Entre otros pilotos aguerridos llegaron a correr en el circuito Colón famosos pilotos como los hermanos Rodriguez, Memo Rojas, Fred Van Beuren y otros más de la CDMX y por los toluqueños: los Velasco, Sergio Olguin, Manuel Mañón “el bofes”, “el huevo” Bernal, Melitón Díaz.

Por ello celebró y felicito a los organizadores del Circuito Colón, encabezados por Luis Orduña, evento automovilístico que se realizará los días 11 y 12 de octubre en el emblemático Paseo Colón Toluqueño.

Una vez suspendido este evento automovilístico, los jóvenes inquietos de la época, siguieron buscando dar rienda suelta a su afición por los autos.

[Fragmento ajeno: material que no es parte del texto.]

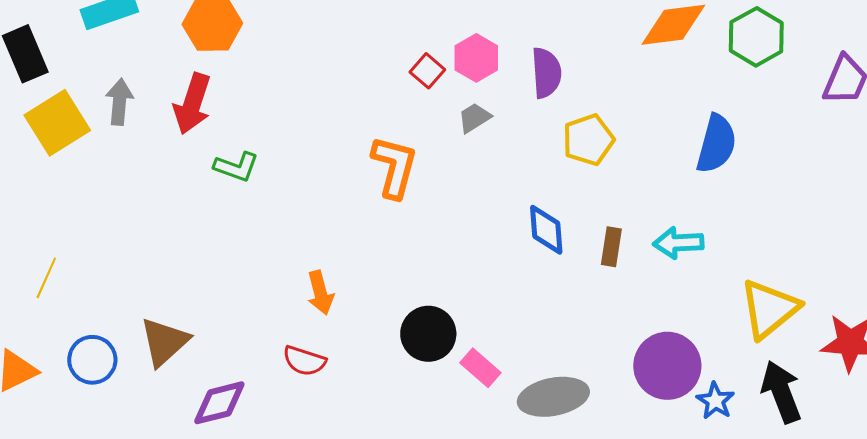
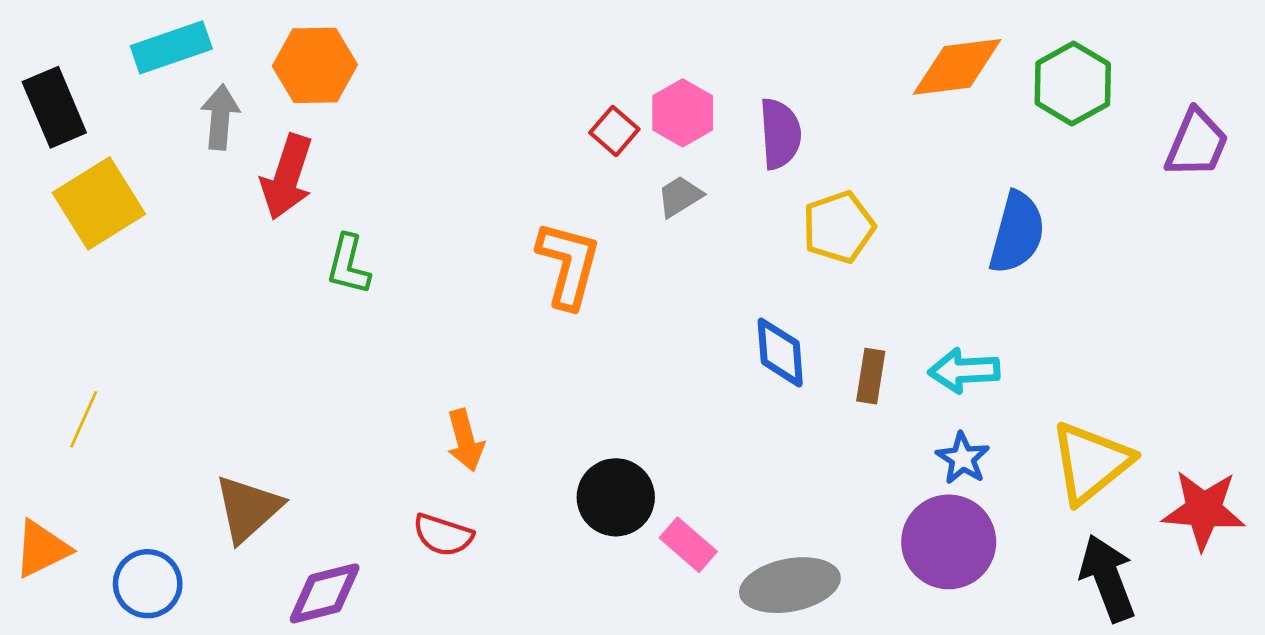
gray arrow: (119, 102) -> (220, 117), moved
green L-shape: (236, 167) -> (348, 265), turned 84
blue circle: (92, 360) -> (148, 584), moved
blue star: (715, 401) -> (963, 458), moved

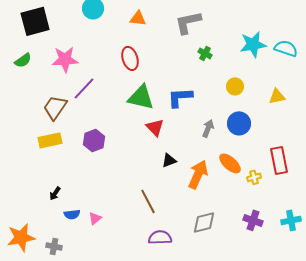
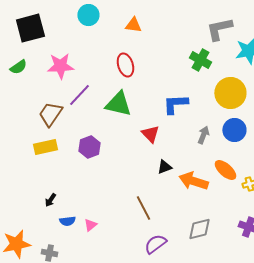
gray L-shape: (188, 22) -> (219, 29), moved
green cross: (205, 53) -> (200, 60), size x1.5
yellow circle: (235, 86) -> (230, 93), size x1.8
green triangle: (141, 97) -> (118, 104), moved
orange arrow: (198, 174) -> (193, 181), turned -96
purple semicircle: (160, 237) -> (155, 244), turned -35

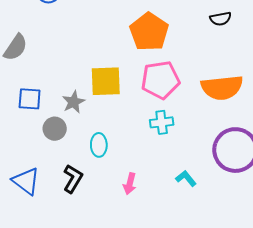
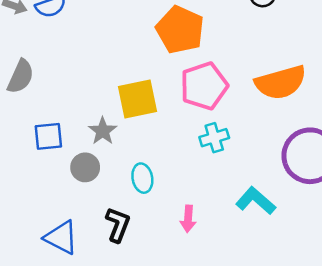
cyan L-shape: (186, 178) -> (256, 201), size x1.5

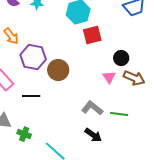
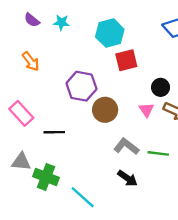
purple hexagon: (33, 57) -> (81, 86), moved
brown circle: (58, 70) -> (105, 110), moved
green cross: (24, 134) -> (46, 177), size x1.5

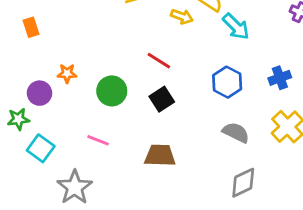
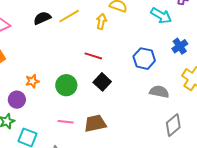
yellow arrow: (182, 16) -> (101, 21), turned -84
cyan arrow: (236, 27) -> (161, 16), moved
brown trapezoid: (160, 155) -> (95, 123), moved

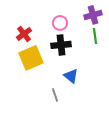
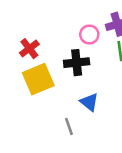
pink circle: (60, 23) -> (89, 34), moved

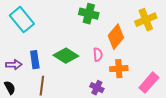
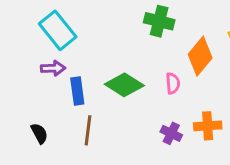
purple arrow: (14, 65) -> (53, 68), moved
orange cross: (119, 69) -> (208, 126), moved

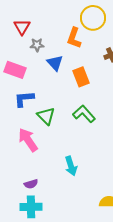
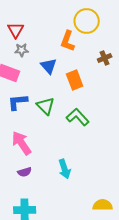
gray star: (37, 45) -> (22, 50), moved
green triangle: (46, 116) -> (46, 106), moved
purple semicircle: (31, 184) -> (25, 172), moved

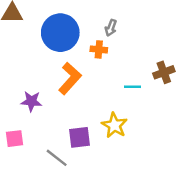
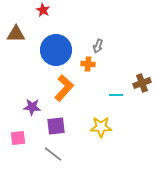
yellow star: (114, 125) -> (101, 127), turned -30
purple square: (80, 137) -> (56, 126), moved

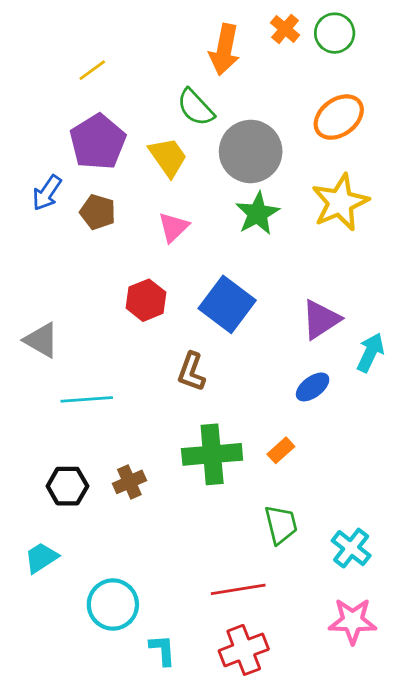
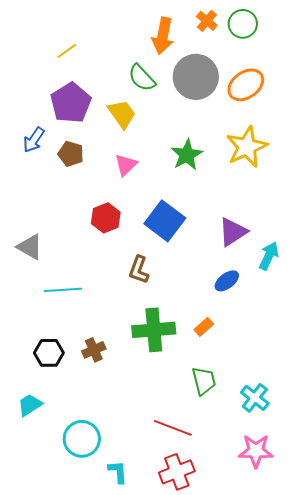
gray circle: (251, 151) -> (196, 77), moved
red line: (238, 589) -> (173, 428), turned 30

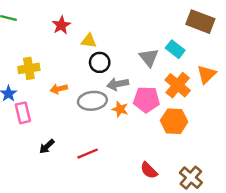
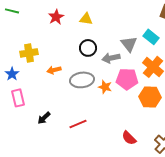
yellow triangle: (89, 41) -> (86, 19), moved
gray arrow: (118, 84) -> (111, 58), moved
pink rectangle: (23, 113) -> (18, 98), moved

Por las calles de Toluca veíamos circular últimos modelos de Ford Galaxie, Ford Victoria, Impala, Cadillac, Lincoln, DeSoto, Volvo, Valiant; el primer Mustang 1965 que si no mal recuerdo era negro circulando por Toluca, fue del junior por antonomasia, Paco Negrete.

 

Los entusiasmados jóvenes se reunían en la clásica fuente de sodas, el Park, ubicado en la esquina en donde hoy esta la torre del Issemym en la Alameda, para lucir sus autos último modelo y cruzar apuestas para jugar arrancones informales al más puro estilo de la película American Graffiti.

El circuito improvisado partía del Park hacia el poniente hasta la entonces cama de piedra, también conocido como Guelatao, rodeaban el monumento a los Niños Héroes para regresar en sentido inverso hacia la Alameda. El jefe Villa y sus muchachos sufrían para infraccionar a los conductores.

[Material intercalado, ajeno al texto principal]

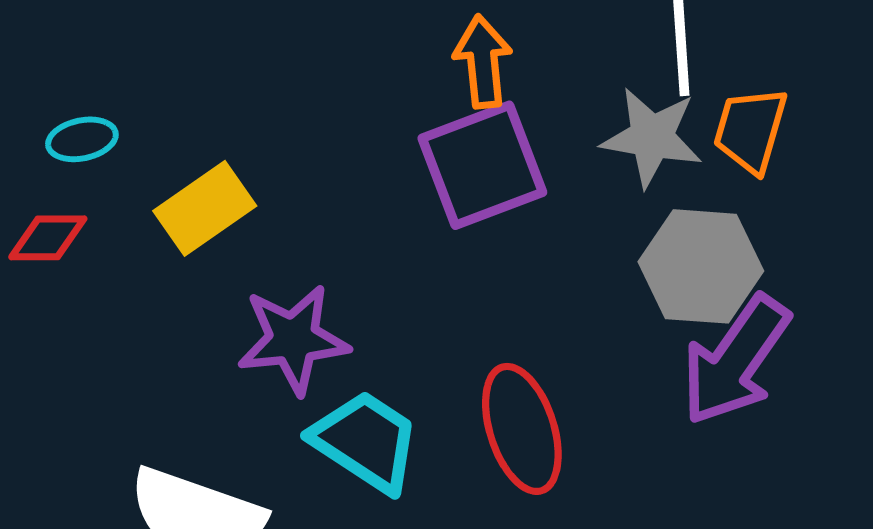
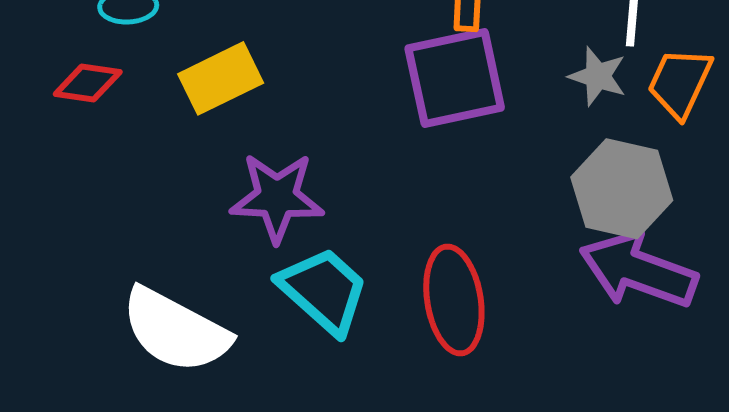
gray star: (652, 137) -> (598, 76), size x0.7
purple arrow: (735, 360) -> (638, 270), turned 66

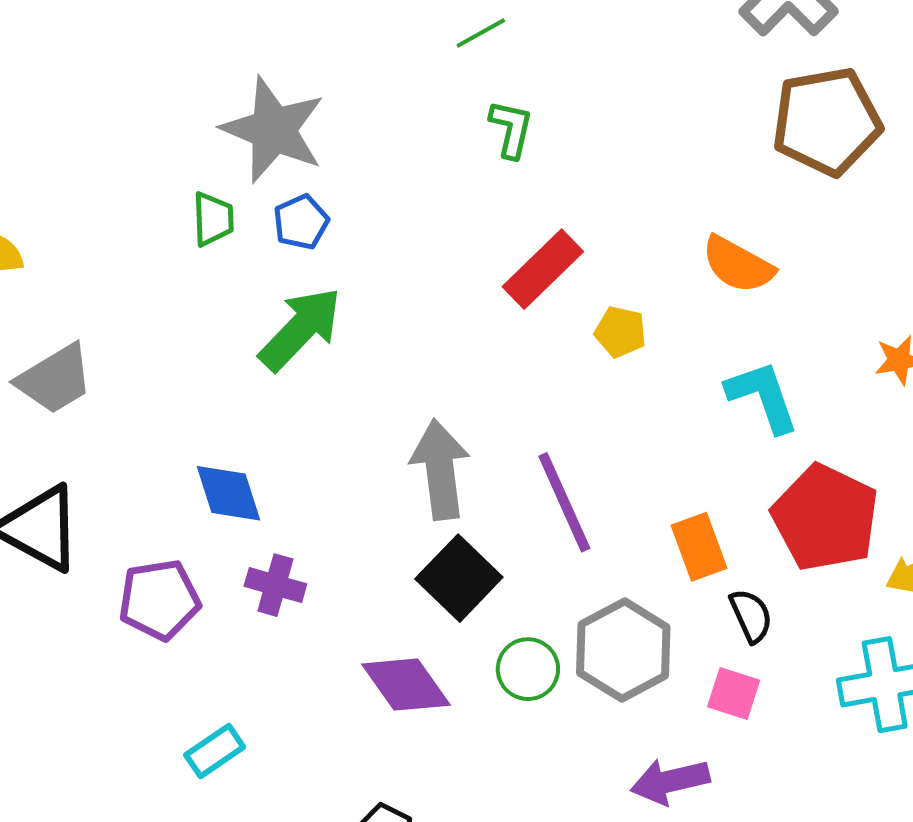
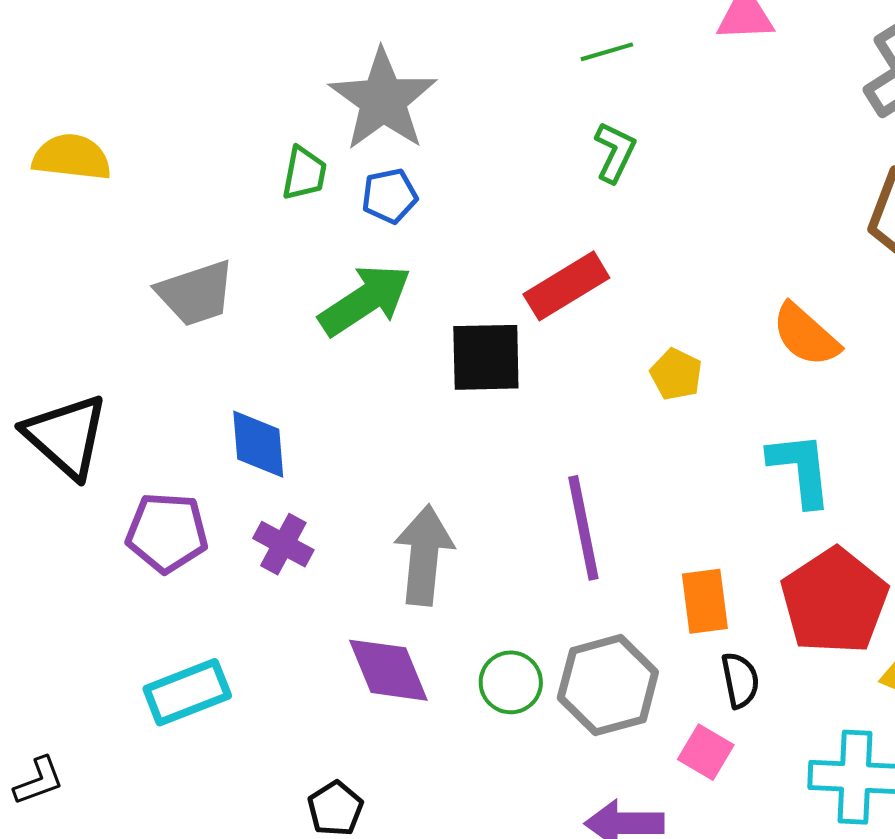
red rectangle: (543, 269) -> (566, 286), moved
gray trapezoid: (55, 379) -> (196, 293), moved
gray arrow: (440, 470) -> (424, 555), moved
black square: (459, 578) -> (486, 357), moved, turned 32
cyan rectangle: (215, 751) -> (187, 692), size x1.4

Ya para finalizar los sesentas, se empezaron a organizar los arrancones de cuarto de milla, en lo que antes se conocía como la avenida circunvalación hoy paseo Vicente Guerrero en el poniente de la ciudad, con la meta de salida a la altura de donde hoy se ubica la tradicional pastelería “el pollito”, para terminar en la meta de llegada en donde hoy se ubica el sanatorio Florencia.

Por supuesto que el organizador era nuestro querido Pepe Acra, con otros toluqueños como el “bombón” López, el de las grúas; ahí llegaron a correr Pepe Acra jr. Y Pepe Manzur, en un pequeño bólido amarillo apodado tweety, preparado por el famoso y reconocido preparador de autos de competencia Pipo Villa.

 

Recuerdo muy bien que en aquellos tiempos circulaban por las calles choriceras, verdaderas joyas como el Barracuda y el Challenger de Roberto Salgado, los autos de Sergio López, de Diego Mendoza, de los Pons.

Años después, siguieron las competencias de Cuarto de Milla en lo que fuera el viejo aeropuerto en la aviación Autopan, en la zona industrial por los rumbos de la General Motors y más recientemente en el Centro de Convenciones de Toluca.

Mención especial merecen los coleccionistas de autos y sus restauradores, dentro de los primeros se encuentra Pepe Manzur, de los más reconocidos a nivel nacional. Joaquin Iglesias QEPD, Germán Sánchez y entre los restauradores, José Luis Heliodoro Sánchez.

En el Valle de Toluca, también hay varios clubes de automóviles, destacando el Club de Autos Antiguos y Clásicos de Toluca, A.C.

Vaya un aplauso para Luis Orduña. Francisco Arriaga Albarrán, Carlos Monroy, Eduardo Conzuelo y para todos los organizadores y patrocinadores de este evento.